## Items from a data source

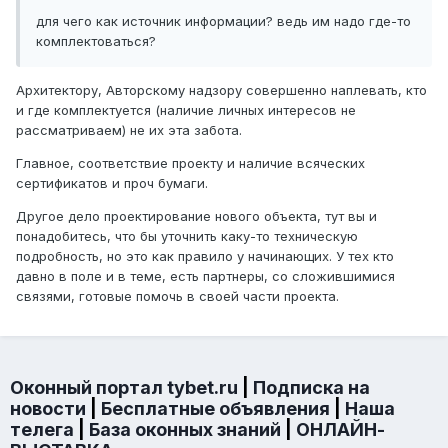
для чего как источник информации? ведь им надо где-то
комплектоваться?
Архитектору, Авторскому надзору совершенно наплевать, кто
и где комплектуется (наличие личных интересов не
рассматриваем) не их эта забота.
Главное, соответствие проекту и наличие всяческих
сертификатов и проч бумаги.
Другое дело проектирование нового объекта, тут вы и
понадобитесь, что бы уточнить каку-то техническую
подробность, но это как правило у начинающих. У тех кто
давно в поле и в теме, есть партнеры, со сложившимися
связями, готовые помочь в своей части проекта.
Оконный портал tybet.ru
|
Подписка на
новости
|
Бесплатные объявления
|
Наша
телега
|
База оконных знаний
|
ОНЛАЙН-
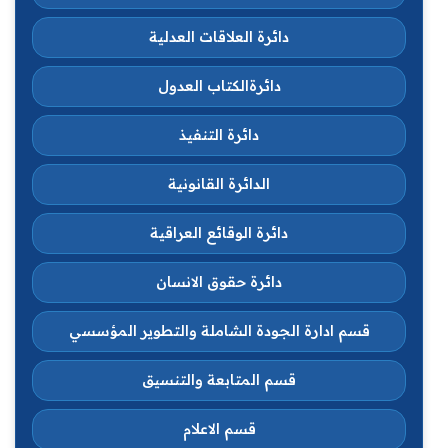
دائرة العلاقات العدلية
دائرةالكتاب العدول
دائرة التنفيذ
الدائرة القانونية
دائرة الوقائع العراقية
دائرة حقوق الانسان
قسم ادارة الجودة الشاملة والتطوير المؤسسي
قسم المتابعة والتنسيق
قسم الاعلام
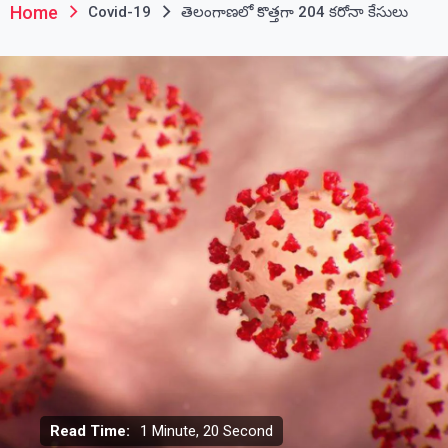
Home
Covid-19
తెలంగాణలో కొత్తగా 204 కరోనా కేసులు
Read Time:
1 Minute, 20 Second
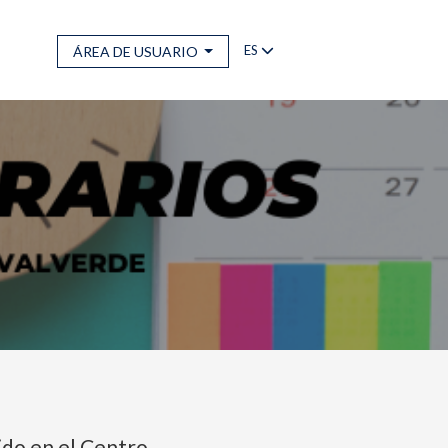
ES
ÁREA DE USUARIO
ido en el Centro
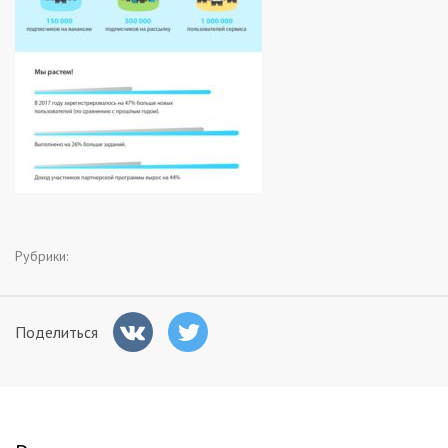
Заказчикам
Полезное
Гости
Рубрики:
Поделиться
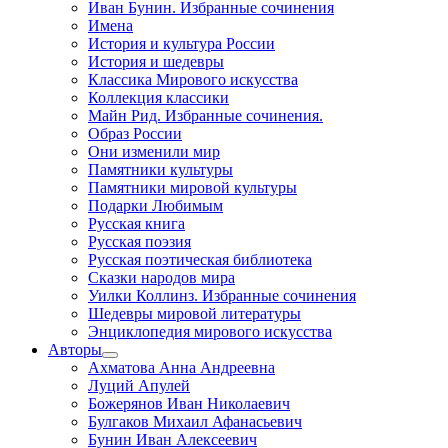
Иван Бунин. Избранные сочинения
Имена
История и культура России
История и шедевры
Классика Мирового искусства
Коллекция классики
Майн Рид. Избранные сочинения.
Образ России
Они изменили мир
Памятники культуры
Памятники мировой культуры
Подарки Любимым
Русская книга
Русская поэзия
Русская поэтическая библиотека
Сказки народов мира
Уилки Коллинз. Избранные сочинения
Шедевры мировой литературы
Энциклопедия мирового искусства
Авторы
Ахматова Анна Андреевна
Луций Апулей
Божерянов Иван Николаевич
Булгаков Михаил Афанасьевич
Бунин Иван Алексеевич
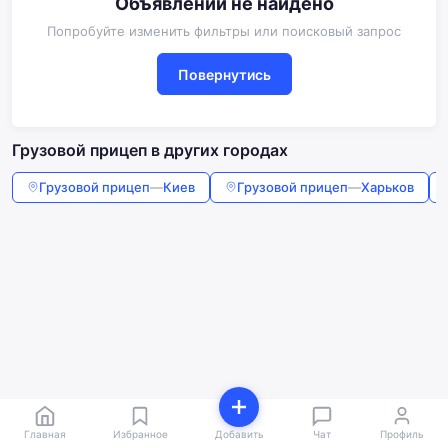
Объявлений не найдено
Попробуйте изменить фильтры или поисковый запрос
Повернутись
Грузовой прицеп в других городах
Грузовой прицеп
—
Киев
Грузовой прицеп
—
Харьков
Главная
Избранное
Добавить
Чат
Профиль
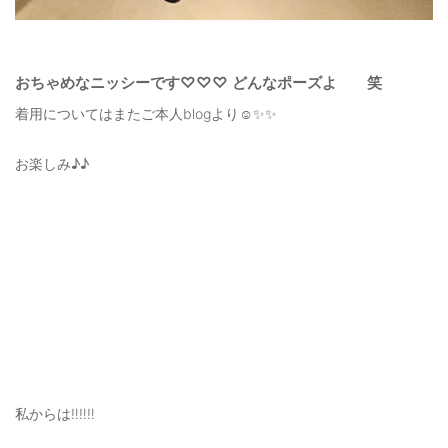
おちゃめなニッシーです♡♡♡ どんなポーズよ 笑
着用についてはまたご本人blogより☺️✨✨
お楽しみ♪♪
私からは‼️‼️‼️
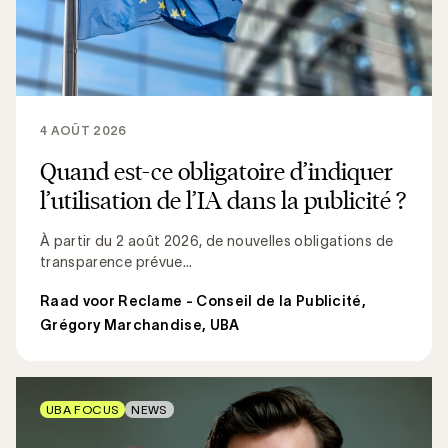
4 AOÛT 2026
Quand est-ce obligatoire d’indiquer
l’utilisation de l’IA dans la publicité ?
À partir du 2 août 2026, de nouvelles obligations de
transparence prévue...
Raad voor Reclame - Conseil de la Publicité
,
Grégory Marchandise, UBA
UBA FOCUS
NEWS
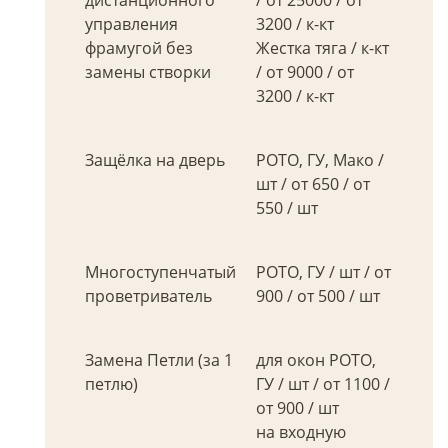
дистанционного
/ от 25000 / от
управления
3200 / к-кт
фрамугой без
Жестка тяга / к-кт
замены створки
/ от 9000 / от
3200 / к-кт
Защёлка на дверь
РОТО, ГУ, Мако /
шт / от 650 / от
550 / шт
Многоступенчатый
РОТО, ГУ / шт / от
проветриватель
900 / от 500 / шт
Замена Петли (за 1
для окон РОТО,
петлю)
ГУ / шт / от 1100 /
от 900 / шт
на входную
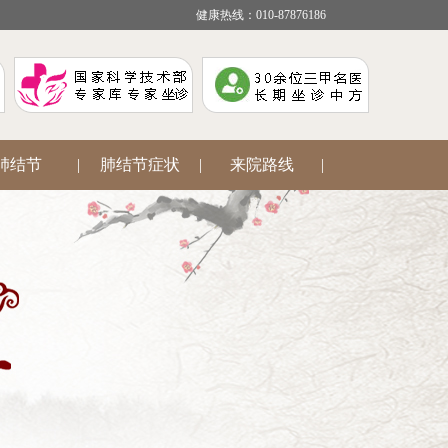
健康热线：010-87876186
肺结节
|
肺结节症状
|
来院路线
|
疾病咨询
|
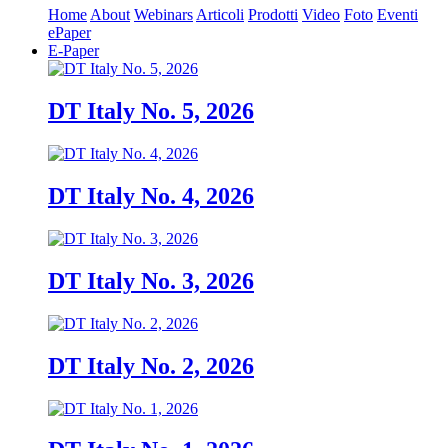
Home
About
Webinars
Articoli
Prodotti
Video
Foto
Eventi
ePaper
E-Paper
DT Italy No. 5, 2026
DT Italy No. 4, 2026
DT Italy No. 3, 2026
DT Italy No. 2, 2026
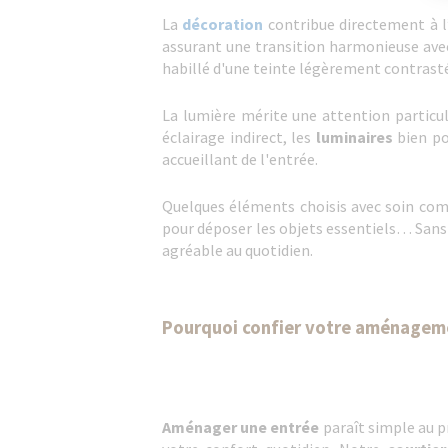
La
décoration
contribue directement à l
assurant une transition harmonieuse ave
habillé d'une teinte légèrement contrastée
La lumière mérite une attention particul
éclairage indirect, les
luminaires
bien po
accueillant de l'entrée.
Quelques éléments choisis avec soin comp
pour déposer les objets essentiels… Sans 
agréable au quotidien.
Pourquoi confier votre aménagemen
Aménager une entrée
paraît simple au p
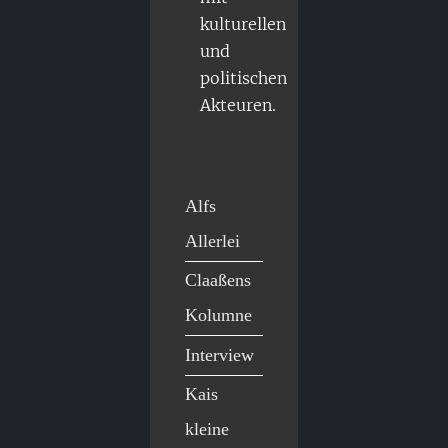
kulturellen
und
politischen
Akteuren.
Alfs
Allerlei
Claaßens
Kolumne
Interview
Kais
kleine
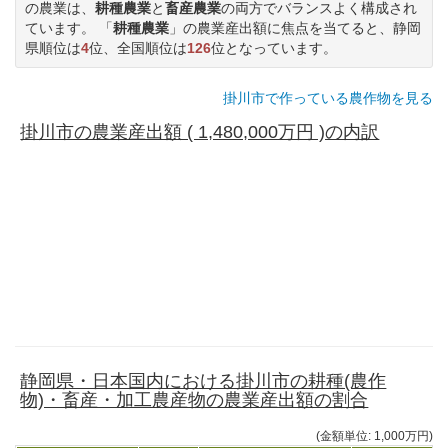
の農業は、
耕種農業
と
畜産農業
の両方でバランスよく構成され
ています。 「
耕種農業
」の農業産出額に焦点を当てると、静岡
県順位は
4
位、全国順位は
126
位となっています。
掛川市で作っている農作物を見る
掛川市の農業産出額 ( 1,480,000万円 )の内訳
静岡県・日本国内における掛川市の耕種(農作
物)・畜産・加工農産物の農業産出額の割合
(金額単位: 1,000万円)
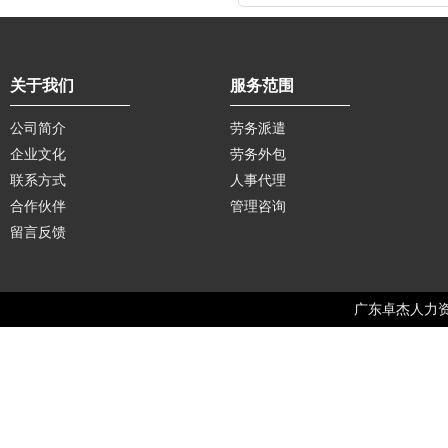
关于我们
服务范围
公司简介
劳务派遣
企业文化
劳务外包
联系方式
人事代理
合作伙伴
管理咨询
留言反馈
广东卓杰人力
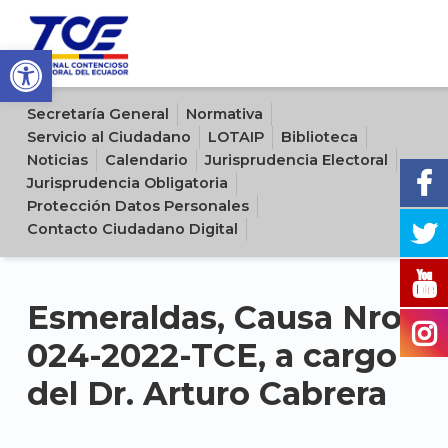
Open toolbar
Sitio oficial del Tribunal Contencioso Electoral del Ecuador
Secretaría General
Normativa
Servicio al Ciudadano
LOTAIP
Biblioteca
Noticias
Calendario
Jurisprudencia Electoral
Jurisprudencia Obligatoria
Protección Datos Personales
Contacto Ciudadano Digital
Esmeraldas, Causa Nro.
024-2022-TCE, a cargo
del Dr. Arturo Cabrera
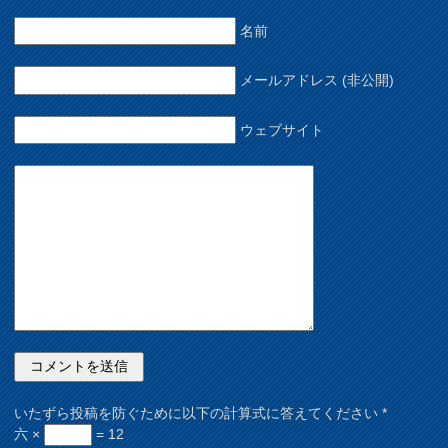
名前
メールアドレス (非公開)
ウェブサイト
いたずら投稿を防ぐために以下の計算式に答えてください
*
六 ×
= 12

## EXERCISE INSTRUCTIONS
Make an exact copy of the data, leaving its pictures out.

## TASK RESULT
для чего как источник информации? ведь им надо где-то
комплектоваться?
Архитектору, Авторскому надзору совершенно наплевать, кто
и где комплектуется (наличие личных интересов не
рассматриваем) не их эта забота.
Главное, соответствие проекту и наличие всяческих
сертификатов и проч бумаги.
Другое дело проектирование нового объекта, тут вы и
понадобитесь, что бы уточнить каку-то техническую
подробность, но это как правило у начинающих. У тех кто
давно в поле и в теме, есть партнеры, со сложившимися
связями, готовые помочь в своей части проекта.
Оконный портал tybet.ru
|
Подписка на
новости
|
Бесплатные объявления
|
Наша
телега
|
База оконных знаний
|
ОНЛАЙН-
دائرة العلاقات العدلية
دائرةالكتاب العدول
دائرة التنفيذ
الدائرة القانونية
دائرة الوقائع العراقية
دائرة حقوق الانسان
قسم ادارة الجودة الشاملة والتطوير المؤسسي
قسم المتابعة والتنسيق
قسم الاعلام
Home
Covid-19
తెలంగాణలో కొత్తగా 204 కరోనా కేసులు
Read Time:
1 Minute, 20 Second
ES
ÁREA DE USUARIO
ido en el Centro
Заказчикам
Полезное
Гости
Рубрики:
Поделиться
Иван Бунин. Избранные сочинения
Имена
История и культура России
История и шедевры
Классика Мирового искусства
Коллекция классики
Майн Рид. Избранные сочинения.
Образ России
Они изменили мир
Памятники культуры
Памятники мировой культуры
Подарки Любимым
Русская книга
Русская поэзия
Русская поэтическая библиотека
Сказки народов мира
Уилки Коллинз. Избранные сочинения
Шедевры мировой литературы
Энциклопедия мирового искусства
Авторы
Ахматова Анна Андреевна
Луций Апулей
Божерянов Иван Николаевич
Булгаков Михаил Афанасьевич
Бунин Иван Алексеевич
Объявлений не найдено
Попробуйте изменить фильтры или поисковый запрос
Повернутись
Грузовой прицеп в других городах
Грузовой прицеп
—
Киев
Грузовой прицеп
—
Харьков
Главная
Избранное
Добавить
Чат
Профиль
おちゃめなニッシーです♡♡♡ どんなポーズよ 笑
着用についてはまたご本人blogより☺️✨✨
お楽しみ♪♪
私からは‼️‼️‼️
4 AOÛT 2026
Quand est-ce obligatoire d’indiquer
l’utilisation de l’IA dans la publicité ?
À partir du 2 août 2026, de nouvelles obligations de
transparence prévue...
Raad voor Reclame - Conseil de la Publicité
,
Grégory Marchandise, UBA
UBA FOCUS
NEWS
дистанционного
/ от 25000 / от
управления
3200 / к-кт
фрамугой без
Жестка тяга / к-кт
замены створки
/ от 9000 / от
3200 / к-кт
Защёлка на дверь
РОТО, ГУ, Мако /
шт / от 650 / от
550 / шт
Многоступенчатый
РОТО, ГУ / шт / от
проветриватель
900 / от 500 / шт
Замена Петли (за 1
для окон РОТО,
петлю)
ГУ / шт / от 1100 /
от 900 / шт
на входную
健康热线：010-87876186
肺结节
|
肺结节症状
|
来院路线
|
疾病咨询
|
Home
About
Webinars
Articoli
Prodotti
Video
Foto
Eventi
ePaper
E-Paper
DT Italy No. 5, 2026
DT Italy No. 4, 2026
DT Italy No. 3, 2026
DT Italy No. 2, 2026
La
décoration
contribue directement à l
assurant une transition harmonieuse ave
habillé d'une teinte légèrement contrastée
La lumière mérite une attention particul
éclairage indirect, les
luminaires
bien po
accueillant de l'entrée.
Quelques éléments choisis avec soin comp
pour déposer les objets essentiels… Sans 
agréable au quotidien.
Pourquoi confier votre aménagemen
Aménager une entrée
paraît simple au p
kulturellen
und
politischen
Akteuren.
Alfs
Allerlei
Claaßens
Kolumne
Interview
Kais
kleine
の農業は、
耕種農業
と
畜産農業
の両方でバランスよく構成され
ています。 「
耕種農業
」の農業産出額に焦点を当てると、静岡
県順位は
4
位、全国順位は
126
位となっています。
掛川市で作っている農作物を見る
掛川市の農業産出額 ( 1,480,000万円 )の内訳
静岡県・日本国内における掛川市の耕種(農作
物)・畜産・加工農産物の農業産出額の割合
(金額単位: 1,000万円)
关于我们
服务范围
公司简介
劳务派遣
企业文化
劳务外包
联系方式
人事代理
合作伙伴
管理咨询
留言反馈
广东卓杰人力
Open toolbar
Sitio oficial del Tribunal Contencioso Electoral del Ecuador
Secretaría General
Normativa
Servicio al Ciudadano
LOTAIP
Biblioteca
Noticias
Calendario
Jurisprudencia Electoral
Jurisprudencia Obligatoria
Protección Datos Personales
Contacto Ciudadano Digital
Esmeraldas, Causa Nro.
024-2022-TCE, a cargo
del Dr. Arturo Cabrera
名前
メールアドレス (非公開)
ウェブサイト
いたずら投稿を防ぐために以下の計算式に答えてください
*
六 ×
= 12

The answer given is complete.